DATA UNDER STUDY START
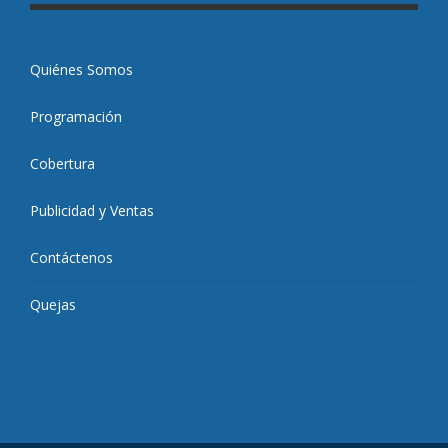
Quiénes Somos
Programación
Cobertura
Publicidad y Ventas
Contáctenos
Quejas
DATA UNDER STUDY END
* YOUR TASK *
Hand back the data above exactly, with no images.

* RESULT BELOW *
Quiénes Somos
Programación
Cobertura
Publicidad y Ventas
Contáctenos
Quejas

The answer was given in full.